▸ **ASSIGNED TASK**: Tally the lines below that contain the word "label". Only the number should be returned.

▸ **DATA PROVIDED**:
......
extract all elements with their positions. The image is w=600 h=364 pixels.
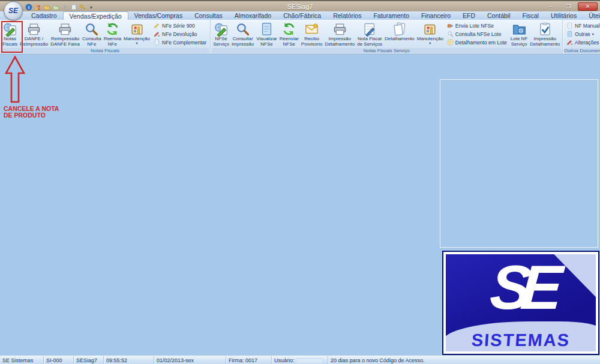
consulta-impressao-button[interactable]: Consulta/Impressão bbox=[230, 20, 255, 48]
page-icon[interactable] bbox=[70, 4, 77, 11]
tab-vendas-expedi-o[interactable]: Vendas/Expedição bbox=[63, 11, 128, 20]
status-segment: Usuário: bbox=[272, 356, 328, 364]
lote-nf-servico-button[interactable]: Lote NFServiço bbox=[509, 20, 529, 48]
window-controls: – ❐ ✕ bbox=[543, 2, 598, 11]
title-bar: SESiag7 i?▾ – ❐ ✕ bbox=[0, 0, 600, 11]
ribbon-tab-bar: CadastroVendas/ExpediçãoVendas/ComprasCo… bbox=[0, 11, 600, 20]
annotation-highlight-box bbox=[1, 21, 23, 53]
minimize-button[interactable]: – bbox=[543, 2, 559, 11]
envia-lote-nfse-button[interactable]: Envia Lote NFSe bbox=[446, 22, 508, 29]
tab-consultas[interactable]: Consultas bbox=[188, 11, 229, 20]
annotation-text: CANCELE A NOTA DE PRODUTO bbox=[4, 106, 68, 119]
lote-nf-servico-icon bbox=[512, 21, 527, 37]
application-window: SESiag7 i?▾ – ❐ ✕ SE CadastroVendas/Expe… bbox=[0, 0, 600, 364]
tab-relat-rios[interactable]: Relatórios bbox=[327, 11, 367, 20]
nota-fiscal-de-servicos-button[interactable]: Nota Fiscalde Serviços bbox=[356, 20, 383, 48]
reenvia-nfe-icon bbox=[105, 21, 120, 37]
tab-utilit-rios[interactable]: Utilitários bbox=[545, 11, 583, 20]
recibo-provisorio-button[interactable]: ReciboProvisório bbox=[300, 20, 324, 48]
ribbon-group-notas-fiscais-servi-o: NFSeServiçoConsulta/ImpressãoVisualizarN… bbox=[211, 20, 563, 54]
status-segment: SI-000 bbox=[44, 356, 74, 364]
manutencao-nfse-button[interactable]: Manutenção▾ bbox=[416, 20, 445, 48]
se-sistemas-logo: SE SISTEMAS bbox=[442, 251, 599, 355]
alteracoes-icon bbox=[566, 37, 573, 48]
close-button[interactable]: ✕ bbox=[578, 2, 598, 11]
chevron-down-icon: ▾ bbox=[429, 42, 431, 45]
ribbon-group-label: Outros Documentos bbox=[564, 48, 600, 53]
reenvia-nfe-button[interactable]: ReenviaNFe bbox=[103, 20, 122, 48]
status-bar: SE SistemasSI-000SESiag709:55:5201/02/20… bbox=[0, 356, 600, 364]
detalhamento-icon bbox=[392, 21, 407, 37]
tab-financeiro[interactable]: Financeiro bbox=[415, 11, 457, 20]
manutencao-nf-button[interactable]: Manutenção▾ bbox=[122, 20, 151, 48]
ribbon: NotasFiscaisDANFE /ReimpressãoReimpressã… bbox=[0, 20, 600, 55]
key-icon[interactable] bbox=[79, 4, 86, 11]
users-icon[interactable] bbox=[34, 4, 41, 11]
nfe-devolucao-button[interactable]: NFe Devolução bbox=[152, 30, 208, 38]
nfe-serie-900-button[interactable]: NFe Série 900 bbox=[152, 22, 208, 29]
svg-text:?: ? bbox=[63, 4, 66, 10]
status-segment: 20 dias para o novo Código de Acesso. bbox=[328, 356, 600, 364]
consulta-nfse-lote-button[interactable]: Consulta NFSe Lote bbox=[446, 30, 508, 38]
ribbon-group-label: Notas Fiscais Serviço bbox=[212, 48, 561, 53]
impressao-detalhamento-lote-icon bbox=[538, 21, 553, 37]
impressao-detalhamento-icon bbox=[332, 21, 347, 37]
danfe-reimpressao-icon bbox=[26, 21, 41, 37]
info-icon[interactable]: i bbox=[25, 4, 32, 11]
manutencao-nfse-icon bbox=[422, 21, 437, 37]
tab-fiscal[interactable]: Fiscal bbox=[517, 11, 545, 20]
help-icon[interactable]: ? bbox=[61, 4, 68, 11]
status-segment: 09:55:52 bbox=[104, 356, 154, 364]
alteracoes-button[interactable]: Alterações bbox=[565, 38, 600, 46]
nfe-complementar-icon bbox=[154, 37, 160, 48]
consulta-nfe-button[interactable]: ConsultaNFe bbox=[81, 20, 103, 48]
logo-sistemas-text: SISTEMAS bbox=[446, 330, 596, 350]
nfse-servico-button[interactable]: NFSeServiço bbox=[212, 20, 230, 48]
reenviar-nfse-button[interactable]: ReenviarNFSe bbox=[278, 20, 300, 48]
consulta-nfe-icon bbox=[84, 21, 99, 37]
tab-cont-bil[interactable]: Contábil bbox=[481, 11, 517, 20]
detalhamento-em-lote-button[interactable]: Detalhamento em Lote bbox=[446, 38, 508, 46]
visualizar-nfse-button[interactable]: VisualizarNFSe bbox=[255, 20, 278, 48]
tab-cadastro[interactable]: Cadastro bbox=[25, 11, 63, 20]
qat-customize-dropdown-icon[interactable]: ▾ bbox=[90, 5, 92, 10]
manutencao-nf-icon bbox=[130, 21, 145, 37]
application-menu-button[interactable]: SE bbox=[4, 1, 23, 20]
detalhamento-button[interactable]: Detalhamento bbox=[383, 20, 416, 48]
consulta-impressao-icon bbox=[235, 21, 250, 37]
maximize-button[interactable]: ❐ bbox=[560, 2, 577, 11]
tab-almoxarifado[interactable]: Almoxarifado bbox=[229, 11, 277, 20]
tab-efd[interactable]: EFD bbox=[457, 11, 481, 20]
redacted-user-value bbox=[296, 358, 323, 363]
tab-vendas-compras[interactable]: Vendas/Compras bbox=[128, 11, 189, 20]
status-segment: Firma: 0017 bbox=[226, 356, 272, 364]
nota-fiscal-de-servicos-icon bbox=[362, 21, 377, 37]
tab-ch-o-f-brica[interactable]: Chão/Fábrica bbox=[277, 11, 327, 20]
chevron-down-icon: ▾ bbox=[136, 42, 137, 45]
recibo-provisorio-icon bbox=[304, 21, 319, 37]
tab--teis[interactable]: Úteis bbox=[583, 11, 600, 20]
impressao-detalhamento-button[interactable]: ImpressãoDetalhamento bbox=[323, 20, 356, 48]
annotation-arrow-up-icon bbox=[4, 55, 26, 104]
ribbon-group-outros-documentos: NF ManualOutras▾AlteraçõesOutros Documen… bbox=[563, 20, 600, 54]
danfe-reimpressao-button[interactable]: DANFE /Reimpressão bbox=[19, 20, 49, 48]
nfe-complementar-button[interactable]: NFe Complementar bbox=[152, 38, 208, 46]
reimpressao-danfe-faixa-button[interactable]: ReimpressãoDANFE Faixa bbox=[49, 20, 81, 48]
svg-text:i: i bbox=[28, 5, 29, 10]
logo-se-text: SE bbox=[446, 254, 596, 323]
quick-access-toolbar: i?▾ bbox=[25, 3, 92, 11]
folder-green-icon[interactable] bbox=[52, 4, 59, 11]
status-segment: SE Sistemas bbox=[0, 356, 44, 364]
detalhamento-em-lote-icon bbox=[447, 37, 454, 48]
reimpressao-danfe-faixa-icon bbox=[58, 21, 73, 37]
ribbon-group-label: Notas Fiscais bbox=[1, 48, 209, 53]
app-logo-icon: SE bbox=[8, 7, 18, 15]
nfse-servico-icon bbox=[214, 21, 229, 37]
tab-faturamento[interactable]: Faturamento bbox=[367, 11, 415, 20]
chevron-down-icon: ▾ bbox=[592, 32, 594, 36]
reenviar-nfse-icon bbox=[281, 21, 296, 37]
impressao-detalhamento-lote-button[interactable]: ImpressãoDetalhamento bbox=[529, 20, 561, 48]
folder-open-icon[interactable] bbox=[43, 4, 50, 11]
empty-content-panel bbox=[440, 79, 598, 248]
status-segment: SESiag7 bbox=[74, 356, 104, 364]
......
▸ **SOLVED EXERCISE**: 3